WORK ITEM — Your answer should hold exactly the lines from the one containing "駄菓子で言うと、俺あの、駄菓子のだって無駄のだじゃ" through the end of the material, and no others.

SUPPLIED DATA —
________________
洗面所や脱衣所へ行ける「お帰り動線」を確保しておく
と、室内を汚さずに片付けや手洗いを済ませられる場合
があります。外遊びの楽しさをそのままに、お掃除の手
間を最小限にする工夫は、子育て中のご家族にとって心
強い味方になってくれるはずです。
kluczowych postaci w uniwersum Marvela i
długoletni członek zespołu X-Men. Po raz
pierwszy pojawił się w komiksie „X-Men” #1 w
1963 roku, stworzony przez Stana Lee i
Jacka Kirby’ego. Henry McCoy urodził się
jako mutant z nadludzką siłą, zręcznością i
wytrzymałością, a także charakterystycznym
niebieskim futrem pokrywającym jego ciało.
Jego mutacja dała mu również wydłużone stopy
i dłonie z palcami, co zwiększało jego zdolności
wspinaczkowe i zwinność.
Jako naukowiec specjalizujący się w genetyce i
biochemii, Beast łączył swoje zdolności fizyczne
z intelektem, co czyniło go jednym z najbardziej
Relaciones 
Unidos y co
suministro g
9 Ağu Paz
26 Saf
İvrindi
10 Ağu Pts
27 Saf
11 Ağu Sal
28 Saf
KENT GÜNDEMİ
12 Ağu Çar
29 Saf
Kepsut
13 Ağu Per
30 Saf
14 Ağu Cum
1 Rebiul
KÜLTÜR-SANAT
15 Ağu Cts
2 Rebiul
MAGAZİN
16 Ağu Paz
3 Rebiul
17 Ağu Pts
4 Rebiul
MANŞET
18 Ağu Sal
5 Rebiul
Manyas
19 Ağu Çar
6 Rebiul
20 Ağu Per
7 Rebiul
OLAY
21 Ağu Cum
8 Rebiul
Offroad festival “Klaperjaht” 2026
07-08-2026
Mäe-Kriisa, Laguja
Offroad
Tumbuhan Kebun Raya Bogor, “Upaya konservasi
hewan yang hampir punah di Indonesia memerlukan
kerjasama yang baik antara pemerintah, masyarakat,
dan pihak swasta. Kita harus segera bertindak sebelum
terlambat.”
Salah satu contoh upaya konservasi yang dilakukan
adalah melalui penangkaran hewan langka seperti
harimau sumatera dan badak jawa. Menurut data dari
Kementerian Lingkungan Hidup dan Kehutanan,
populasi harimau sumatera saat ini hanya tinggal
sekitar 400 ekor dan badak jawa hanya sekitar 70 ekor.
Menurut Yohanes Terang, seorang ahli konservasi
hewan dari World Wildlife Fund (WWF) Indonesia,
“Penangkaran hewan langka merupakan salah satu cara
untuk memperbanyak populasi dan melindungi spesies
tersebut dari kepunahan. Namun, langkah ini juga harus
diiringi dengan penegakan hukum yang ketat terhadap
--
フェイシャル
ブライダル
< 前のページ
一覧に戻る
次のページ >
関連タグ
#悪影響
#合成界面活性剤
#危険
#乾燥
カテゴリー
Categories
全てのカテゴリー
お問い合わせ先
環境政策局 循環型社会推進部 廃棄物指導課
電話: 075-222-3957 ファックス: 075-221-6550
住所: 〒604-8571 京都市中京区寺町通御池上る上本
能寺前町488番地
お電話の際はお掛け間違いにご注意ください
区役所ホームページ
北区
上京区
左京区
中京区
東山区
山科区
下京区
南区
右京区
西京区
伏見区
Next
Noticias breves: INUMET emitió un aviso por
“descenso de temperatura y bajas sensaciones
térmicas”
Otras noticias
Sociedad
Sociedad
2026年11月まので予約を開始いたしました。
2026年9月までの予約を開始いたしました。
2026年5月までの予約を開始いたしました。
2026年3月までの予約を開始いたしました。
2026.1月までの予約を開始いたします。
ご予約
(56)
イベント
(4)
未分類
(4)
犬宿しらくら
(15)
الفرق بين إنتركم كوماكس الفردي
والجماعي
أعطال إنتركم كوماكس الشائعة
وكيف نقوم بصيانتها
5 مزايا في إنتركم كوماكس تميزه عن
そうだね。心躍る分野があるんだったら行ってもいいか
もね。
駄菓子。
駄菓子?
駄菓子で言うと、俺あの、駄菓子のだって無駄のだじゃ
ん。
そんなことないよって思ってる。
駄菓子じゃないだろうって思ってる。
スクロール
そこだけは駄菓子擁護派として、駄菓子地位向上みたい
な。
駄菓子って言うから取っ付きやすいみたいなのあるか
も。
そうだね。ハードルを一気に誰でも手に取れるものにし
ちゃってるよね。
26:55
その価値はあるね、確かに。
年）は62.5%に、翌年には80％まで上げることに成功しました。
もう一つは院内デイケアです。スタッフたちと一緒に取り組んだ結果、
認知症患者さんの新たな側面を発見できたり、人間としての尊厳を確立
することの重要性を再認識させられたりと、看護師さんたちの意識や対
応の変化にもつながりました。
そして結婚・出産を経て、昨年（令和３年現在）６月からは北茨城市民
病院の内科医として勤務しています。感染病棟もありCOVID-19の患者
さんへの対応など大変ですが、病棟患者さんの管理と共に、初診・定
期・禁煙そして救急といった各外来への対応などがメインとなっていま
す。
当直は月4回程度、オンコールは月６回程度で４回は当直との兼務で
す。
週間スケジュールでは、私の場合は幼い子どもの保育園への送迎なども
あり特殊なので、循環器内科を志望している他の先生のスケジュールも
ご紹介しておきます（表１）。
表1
________________
FINISHED EXERCISE —
駄菓子で言うと、俺あの、駄菓子のだって無駄のだじゃ
ん。
そんなことないよって思ってる。
駄菓子じゃないだろうって思ってる。
スクロール
そこだけは駄菓子擁護派として、駄菓子地位向上みたい
な。
駄菓子って言うから取っ付きやすいみたいなのあるか
も。
そうだね。ハードルを一気に誰でも手に取れるものにし
ちゃってるよね。
26:55
その価値はあるね、確かに。
年）は62.5%に、翌年には80％まで上げることに成功しました。
もう一つは院内デイケアです。スタッフたちと一緒に取り組んだ結果、
認知症患者さんの新たな側面を発見できたり、人間としての尊厳を確立
することの重要性を再認識させられたりと、看護師さんたちの意識や対
応の変化にもつながりました。
そして結婚・出産を経て、昨年（令和３年現在）６月からは北茨城市民
病院の内科医として勤務しています。感染病棟もありCOVID-19の患者
さんへの対応など大変ですが、病棟患者さんの管理と共に、初診・定
期・禁煙そして救急といった各外来への対応などがメインとなっていま
す。
当直は月4回程度、オンコールは月６回程度で４回は当直との兼務で
す。
週間スケジュールでは、私の場合は幼い子どもの保育園への送迎なども
あり特殊なので、循環器内科を志望している他の先生のスケジュールも
ご紹介しておきます（表１）。
表1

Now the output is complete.